No one will ever be so confused as to consider me a good surfer. The farmer from Iowa, having just driven west across the rest of the continent will, upon pulling up at the beach at South Cardiff, Calif., and seeing the ocean for the first time and finding no one but me in the water amid solid, quality surf, watch me ride a wave and remark, “Well hell, even I can tell that guy ain’t so hot.”

But I do know, more or less, what I’m doing out there in the water. And I continue to go down to the sea upon a board as often as able. When I can’t get into the water — the flu kept me dry-docked for three weeks recently — my life gets off-kilter.

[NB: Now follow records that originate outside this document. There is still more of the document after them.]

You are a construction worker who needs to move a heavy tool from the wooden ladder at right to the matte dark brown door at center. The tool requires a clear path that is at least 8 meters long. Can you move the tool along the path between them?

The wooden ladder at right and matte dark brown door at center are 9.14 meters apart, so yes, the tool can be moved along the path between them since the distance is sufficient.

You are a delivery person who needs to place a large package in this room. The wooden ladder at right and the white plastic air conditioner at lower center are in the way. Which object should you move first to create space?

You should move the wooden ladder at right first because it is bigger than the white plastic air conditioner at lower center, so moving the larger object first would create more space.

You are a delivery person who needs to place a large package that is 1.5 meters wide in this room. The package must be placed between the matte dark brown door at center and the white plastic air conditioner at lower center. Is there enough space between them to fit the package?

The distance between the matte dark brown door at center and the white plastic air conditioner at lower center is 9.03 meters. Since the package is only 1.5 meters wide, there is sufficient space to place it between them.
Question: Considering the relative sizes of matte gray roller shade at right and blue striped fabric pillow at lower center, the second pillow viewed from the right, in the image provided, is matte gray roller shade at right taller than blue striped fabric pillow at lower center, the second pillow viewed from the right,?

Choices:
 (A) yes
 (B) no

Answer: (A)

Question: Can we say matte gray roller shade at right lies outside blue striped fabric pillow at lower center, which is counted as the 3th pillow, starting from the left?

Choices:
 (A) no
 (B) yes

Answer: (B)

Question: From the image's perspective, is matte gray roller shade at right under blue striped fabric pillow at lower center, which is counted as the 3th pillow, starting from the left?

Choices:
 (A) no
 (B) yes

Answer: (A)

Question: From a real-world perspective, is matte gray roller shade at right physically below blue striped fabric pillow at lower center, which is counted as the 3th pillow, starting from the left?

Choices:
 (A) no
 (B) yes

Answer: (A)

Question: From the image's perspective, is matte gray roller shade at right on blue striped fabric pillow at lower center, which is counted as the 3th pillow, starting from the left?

All it takes is one thing — one moment — to keep the ocean’s grip firm. One wave, obviously, does the trick. One wave where everything comes together: my skill level on that day, my fatigue and my positioning; the wind, the tide and the swell direction; the size, vibe and location of other surfers in the lineup. When that happens, when I pick off a set wave and glide through a ride that is a flowing dance with a wave and the wind that created it thousands of miles away, well, the stoke that results is the stuff on which an industry has been built.

Other events can set the hook, too. The pelican that dives headlong after a fish close enough to splash me. A green flash as the sun sets into the horizon. A pod of dolphins passing just a few feet below me in clear water. Venus and a sliver of day-old moon overhead. A thunderhead over the inland mountains glowing orange, red and magenta in the evening sunset.

The prudent thing to do upon experiencing one of those moments is to smile, give thanks and exit the water. More often than not, I try to squeeze more out of the moment, to which the universe often just shakes its head and smiles. Then the good ride on a great wave becomes a long lull that stretches past sunset and into darkness. Or the lineup that was spread out enough for me to work my way into position for that wave becomes a seething hive of aggressive surf-star wannabes boiling the water as it paddles for every slight undulation in the water’s surface.